The causal hierarchy and its discontents

2026-04-09 — 2026-04-10

Wherein the apparent irreducibility of causal claims to subjective probability is shown to dissolve once the variable set is enriched with naturalized intervention variables.

algebra

causality

graphical models

how do science

machine learning

networks

probability

statistics

A particularly cosmic part of the study of causal inference is Pearl’s Causal Hierarchy (PCH), also known as the “ladder of causation.” It organises causal reasoning into three layers of increasing expressiveness, each strictly more powerful than the one below it. The standard reference is Bareinboim et al. (2022); Pearl himself gives a more accessible treatment in The Book of Why.

1 The three rungs

Rung 1 — Association (\(P(Y \mid X)\)). Observational statistics: seeing and predicting. “What is the probability of Y given that I observe X?” This is the domain of standard statistical and machine learning models — correlations, regressions, classification. No notion of intervention lives here.

Rung 2 — Intervention (\(P(Y \mid \operatorname{do}(X))\)). What happens if I do something? “If I set \(X = x\) (by force, ignoring whatever normally determines \(X\)), what happens to \(Y\)?” This is the realm of do-calculus, randomised controlled trials, and policy evaluation. The \(\operatorname{do}(\cdot)\) operator breaks incoming edges to \(X\) in the causal DAG — graph surgery — so the resulting distribution is in general not recoverable from Rung 1 alone.

Rung 3 — Counterfactual (\(P(Y_x \mid X = x’, Y = y’)\)). Retrospective imagination: “Given that I observed \(X = x’\) and \(Y = y’\), what would \(Y\) have been had \(X\) been \(x\) instead?” This requires a full structural causal model (SCM) with its exogenous noise terms, not merely the causal graph. It is the province of actual causation, attribution, fairness, and regret (Halpern 2016).

The hierarchy is strict in the sense formalised by Bareinboim et al. (2022): in general, no amount of Rung 1 data suffices to answer Rung 2 questions, and no amount of Rung 2 data suffices to answer Rung 3 questions, without additional structural assumptions. Yang and Bareinboim (2025) extend this to a finer-grained graphical hierarchy within the counterfactual layer itself.
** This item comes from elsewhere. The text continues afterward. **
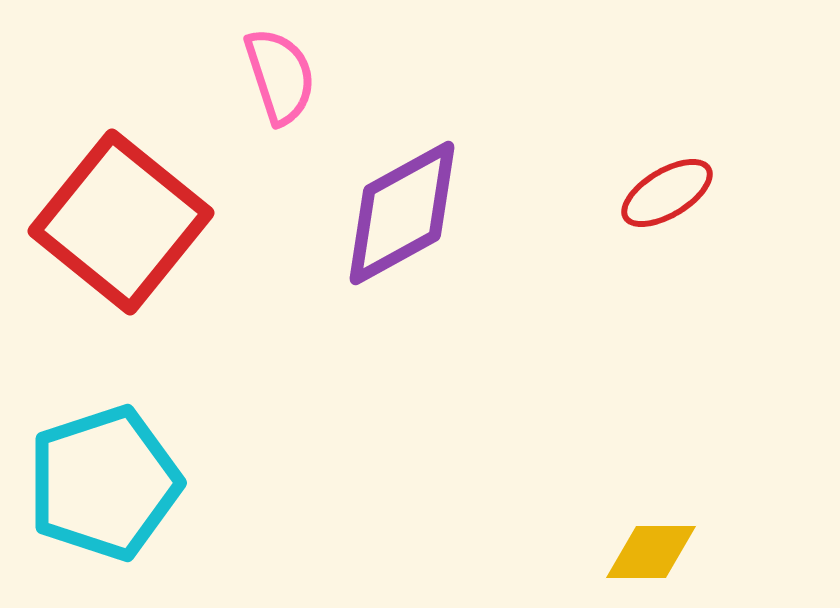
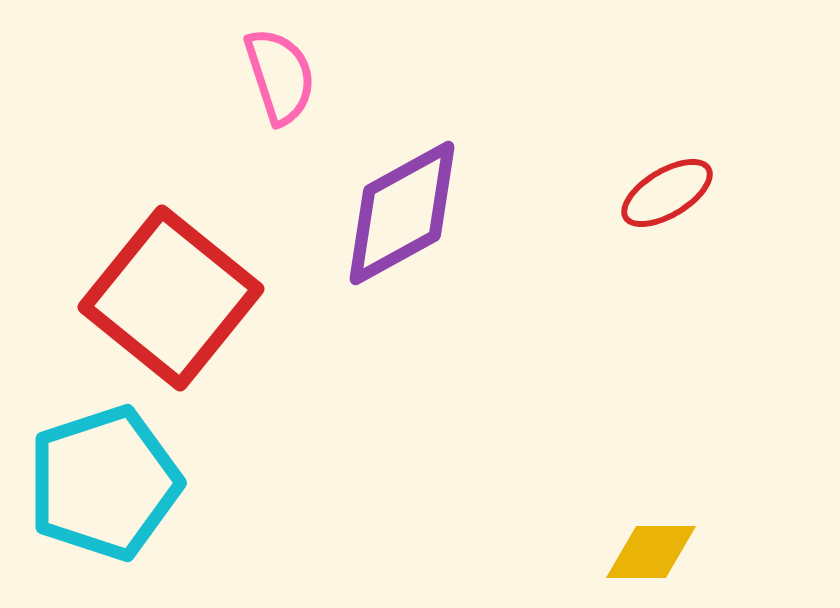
red square: moved 50 px right, 76 px down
2 Can causation be reduced to probability?

My question preciesely! And the reason this page exists.

De Finetti conjectured that causation, like chance, reduces to patterns in subjective probability. The strictness results for the PCH seem to slam the door on this: causal claims are provably irreducible to probabilistic ones within SCMs. But Herrmann et al. (2026) argue the reduction succeeds after all:

The apparent irreducibility arises from an implicit restriction on the agent’s representational resources: once the variable set is enriched to include naturalized intervention variables, interventional propositions reduce to ordinary probabilistic conditioning. [… We] show how this framework bears on the debate between evidential and causal decision theory, arguing that causal decision theory functions as a useful approximation of evidential reasoning over the full algebra. Within SCMs, causal reasoning reduces to subjective probability.

Their trick is to expand the ontology of events in the probability space. If an agent’s probability space already contains variables that represent whether and how interventions occur (what Herrmann et al. call naturalized intervention variables), then conditioning on those variables recovers what \(\operatorname{do}(\cdot)\) gives us — no extra-probabilistic operator needed. The hierarchy collapses after all. It’s not that the theorems are wrong, but because their strictness presupposes a variable set that excludes the mechanism by which interventions are carried out. A richer variable set allows us to express interventional claims as ordinary probabilistic ones.

This has consequences for the old fight between evidential and causal decision theory: if we have a rich enough model of the world (one that includes our own decision mechanism as a variable), EDT and CDT “converge”. CDT is then a useful shortcut — a way to approximate evidential reasoning when we don’t want to model the full causal structure of our own agency.

I need to expand on this properly; for now the sketch above is a placeholder. Topics to flesh out include the relationship to transportability (Pearl and Bareinboim 2014), the connection to the agency-as-mechanism view, and worked examples of the naturalization play.

3 References

Bareinboim, Correa, Ibeling, et al. 2022. “On Pearl’s Hierarchy and the Foundations of Causal Inference.” In Probabilistic and Causal Inference: The Works of Judea Pearl.

Halpern. 2016. Actual causality.

Herrmann, Mohseni, Levinstein, et al. 2026. “A Bayesian Reduction of Causation.”

Pearl, and Bareinboim. 2014. “External Validity: From Do-Calculus to Transportability Across Populations.” Statistical Science.

Yang, and Bareinboim. 2025. “A Hierarchy of Graphical Models for Counterfactual Inferences.” In.